Early in the twentieth century astronomers used the Doppler effect to prove that galaxies are moving away from us at high speed. In other words the Universe is expanding.


In 1925 the American astronomer Edwin Hubble proposed a simple law that connected the speed of the galaxy with its distance from the Earth. It stated that the further away a galaxy was the faster it was moving. The speed and the distance were connected by a number called the Hubble constant. Hubble's law is:


Speed of galaxy (v) = Hubble’s constant (H) x distance (R)
 
Galaxies in deep space
(Credit: NASA, ESA, S. Beckwith (STScl) and the HUDF Team)
 
The present value of Hubble's constant is 70 km/s per Megaparsec.

This means that:

The speed of a galaxy increases by 70 km/s for every 1 Mega parsec increase in its distance from the Earth.

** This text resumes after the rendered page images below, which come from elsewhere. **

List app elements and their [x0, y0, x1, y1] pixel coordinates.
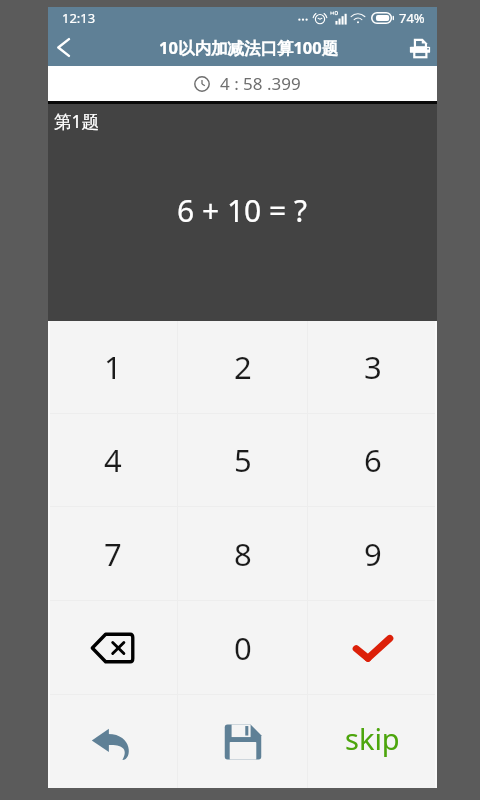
button[interactable]: 5	[178, 414, 307, 506]
staticText: 7	[104, 533, 122, 575]
staticText: 4 : 58 .399	[220, 72, 301, 95]
button[interactable]: 4	[48, 414, 177, 506]
button[interactable]: 7	[48, 507, 177, 600]
button[interactable]: Print	[402, 29, 437, 66]
button[interactable]: skip	[308, 695, 437, 788]
button[interactable]: 1	[48, 321, 177, 413]
staticText: 12:13	[62, 9, 96, 27]
staticText: 0	[234, 627, 252, 669]
button[interactable]: 3	[308, 321, 437, 413]
button[interactable]: Backspace	[48, 601, 177, 694]
staticText: 6	[364, 439, 382, 481]
button[interactable]: Back	[48, 29, 78, 66]
staticText: 8	[234, 533, 252, 575]
button[interactable]: 6	[308, 414, 437, 506]
staticText: 4	[104, 439, 122, 481]
staticText: 3	[364, 346, 382, 388]
button[interactable]: Confirm	[308, 601, 437, 694]
button[interactable]: 8	[178, 507, 307, 600]
button[interactable]: 9	[308, 507, 437, 600]
staticText: 9	[364, 533, 382, 575]
staticText: 74%	[399, 9, 425, 27]
staticText: 2	[234, 346, 252, 388]
staticText: 6 + 10 = ?	[177, 190, 308, 231]
button[interactable]: Save	[178, 695, 307, 788]
staticText: 10以内加减法口算100题	[159, 36, 339, 59]
button[interactable]: 0	[178, 601, 307, 694]
staticText: 1	[104, 346, 122, 388]
staticText: 5	[234, 439, 252, 481]
button[interactable]: Undo	[48, 695, 177, 788]
staticText: 第1题	[54, 109, 100, 133]
staticText: skip	[345, 719, 400, 758]
button[interactable]: 2	[178, 321, 307, 413]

So if a galaxy is 60 million light years (18.4 Mega parsecs) from the Earth it will be moving away from us at 70x18.4 = 1288 km/s.

This law is very important in our understanding of the size of the Universe. While it was possible to find the distances of the stars in our galaxy (using parallax) and also the distance of some of the nearest galaxies to us (using Cepheid variables) astronomers needed a way of measuring the distances of distant galaxies. Hubble's law gave them that chance.

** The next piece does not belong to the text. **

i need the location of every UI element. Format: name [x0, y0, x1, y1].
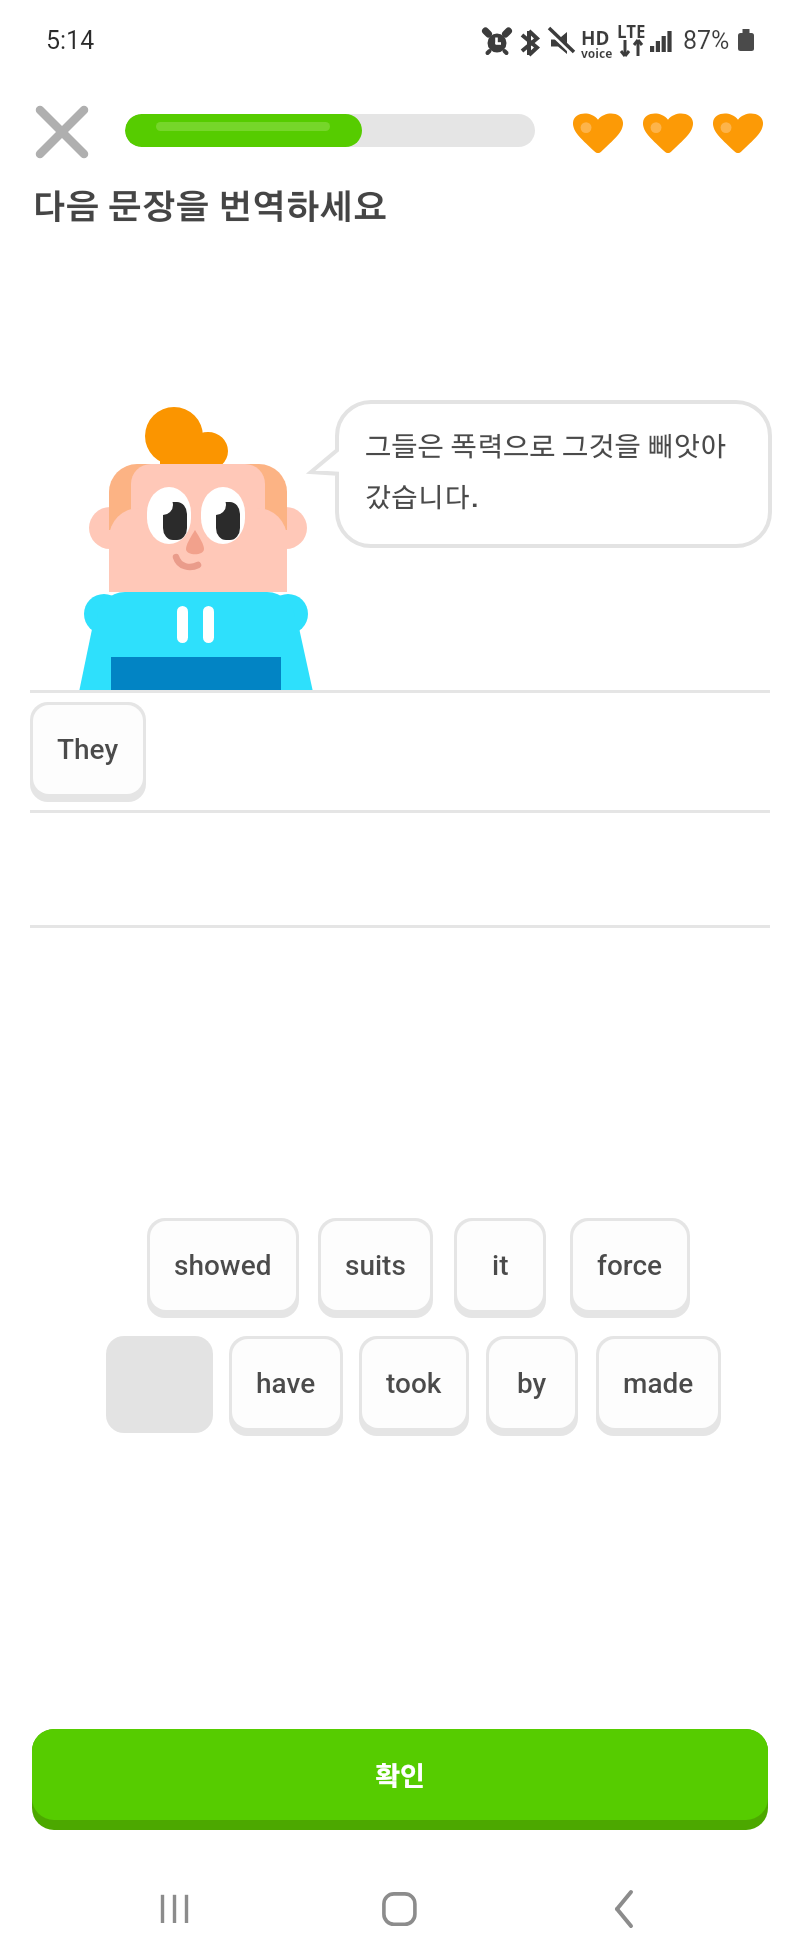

If they could measure the speed at which a galaxy was moving away from the Earth they could use the formula to calculate how far away that galaxy was.


Example problems
1. Find the speed at which a galaxy is moving away from the Earth if its distance from the Earth is 200 million light years.
Speed = 70x200 million = 14 000 km/s

2. Find the distance of a galaxy that is moving away from the Earth at 21 500 km/s.
Distance = 21500/70 = 307 Mpc = 1000 million light years


How do we measure the speed of a galaxy?

When a vehicle such as a train moves away from us with its hooter sounding the pitch of the note that we hear from the train gets lower. (See Wave properties/Doppler effect foundation).

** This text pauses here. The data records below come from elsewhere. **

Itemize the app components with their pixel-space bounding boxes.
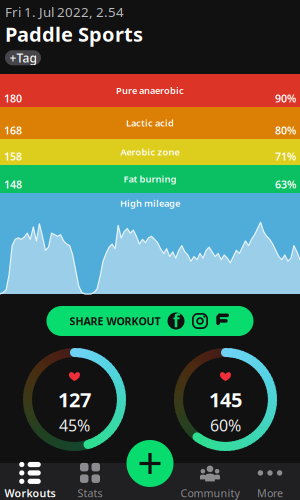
staticText: 168: [4, 123, 22, 138]
staticText: Lactic acid: [126, 117, 174, 129]
staticText: Aerobic zone: [120, 146, 180, 158]
staticText: Workouts: [4, 486, 56, 500]
staticText: f: [173, 309, 180, 332]
button[interactable]: +Tag: [5, 50, 41, 65]
staticText: More: [257, 486, 283, 500]
staticText: Pure anaerobic: [116, 84, 184, 97]
button[interactable]: Stats: [60, 463, 120, 500]
staticText: 71%: [275, 149, 296, 164]
staticText: 145: [209, 386, 242, 413]
staticText: Fat burning: [124, 173, 176, 185]
staticText: Community: [180, 486, 240, 500]
button[interactable]: More: [240, 463, 300, 500]
button[interactable]: Add workout: [126, 440, 174, 487]
staticText: SHARE WORKOUT: [70, 314, 160, 328]
button[interactable]: Community: [180, 463, 240, 500]
staticText: 180: [4, 91, 22, 106]
staticText: 158: [4, 149, 22, 164]
staticText: High mileage: [120, 197, 180, 209]
staticText: 63%: [275, 177, 296, 192]
staticText: Fri 1. Jul 2022, 2.54: [5, 3, 124, 21]
staticText: 90%: [275, 91, 296, 106]
staticText: +Tag: [10, 50, 36, 66]
button[interactable]: Workouts: [0, 463, 60, 500]
staticText: 148: [4, 177, 22, 192]
staticText: Paddle Sports: [5, 21, 143, 47]
staticText: 127: [58, 386, 91, 413]
staticText: Stats: [78, 486, 102, 500]
staticText: 60%: [210, 415, 241, 436]
button[interactable]: SHARE WORKOUT: [46, 306, 254, 336]
staticText: 80%: [275, 123, 296, 138]
staticText: 45%: [59, 415, 90, 436]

The same thing happens with light – the frequency of the light that we receive is redder than the light emitted by the object. We call this the Red Shift. The greater the speed the redder the galaxy looks and we can use this reddening of the light to work out the speed of the galaxy.

The diagrams in Figure 1 show the reddening of the light coming from a number of distant galaxies. The two lines in the galactic spectrum move towards the red as the speed of the different galaxies increases.